_WHAT YOU NEED TO DO_
Every record must be transcribed in its entirety, apart from the images, which are to be omitted.

━━━━━ DATA EXTRACTS ━━━━━

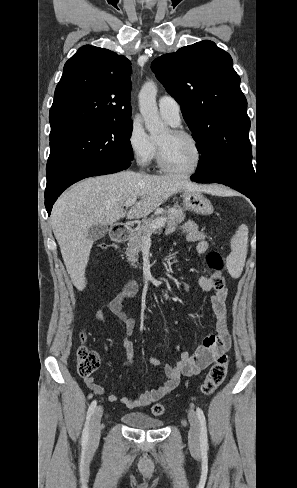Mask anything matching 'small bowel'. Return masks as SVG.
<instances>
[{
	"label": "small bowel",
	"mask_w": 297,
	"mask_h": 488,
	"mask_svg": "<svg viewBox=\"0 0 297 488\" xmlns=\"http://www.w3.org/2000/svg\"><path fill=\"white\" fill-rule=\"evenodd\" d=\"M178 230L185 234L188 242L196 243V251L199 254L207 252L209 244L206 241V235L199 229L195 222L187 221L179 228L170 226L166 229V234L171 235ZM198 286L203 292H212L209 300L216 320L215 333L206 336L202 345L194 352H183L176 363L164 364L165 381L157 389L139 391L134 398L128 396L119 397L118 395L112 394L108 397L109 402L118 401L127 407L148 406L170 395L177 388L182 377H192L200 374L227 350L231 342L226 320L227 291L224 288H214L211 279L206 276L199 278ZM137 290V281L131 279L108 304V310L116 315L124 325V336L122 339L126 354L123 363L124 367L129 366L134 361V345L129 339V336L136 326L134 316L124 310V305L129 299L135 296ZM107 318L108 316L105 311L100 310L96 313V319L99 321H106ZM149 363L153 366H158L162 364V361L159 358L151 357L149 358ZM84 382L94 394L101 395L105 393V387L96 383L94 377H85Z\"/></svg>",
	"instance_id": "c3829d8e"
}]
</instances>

━━━━━

_ANSWER TO THE PROBLEM_
Mask anything matching 'small bowel'. Return masks as SVG.
<instances>
[{
	"label": "small bowel",
	"mask_w": 297,
	"mask_h": 488,
	"mask_svg": "<svg viewBox=\"0 0 297 488\" xmlns=\"http://www.w3.org/2000/svg\"><path fill=\"white\" fill-rule=\"evenodd\" d=\"M178 230L185 234L188 242L196 243V251L199 254L207 252L209 244L206 241V235L199 229L195 222L187 221L179 228L170 226L166 229V234L171 235ZM198 286L203 292H212L209 300L216 320L215 333L206 336L202 345L194 352H183L176 363L164 364L165 381L157 389L139 391L134 398L128 396L119 397L118 395L112 394L108 397L109 402L118 401L127 407L148 406L170 395L177 388L182 377H192L200 374L227 350L231 342L226 320L227 291L224 288H214L211 279L206 276L199 278ZM137 290V281L131 279L108 304V310L116 315L124 325V336L122 339L126 354L123 363L124 367L129 366L134 361V345L129 339V336L136 326L134 316L124 310V305L129 299L135 296ZM107 318L108 316L105 311L100 310L96 313V319L99 321H106ZM149 363L153 366H158L162 364V361L159 358L151 357L149 358ZM84 382L94 394L101 395L105 393V387L96 383L94 377H85Z\"/></svg>",
	"instance_id": "c3829d8e"
}]
</instances>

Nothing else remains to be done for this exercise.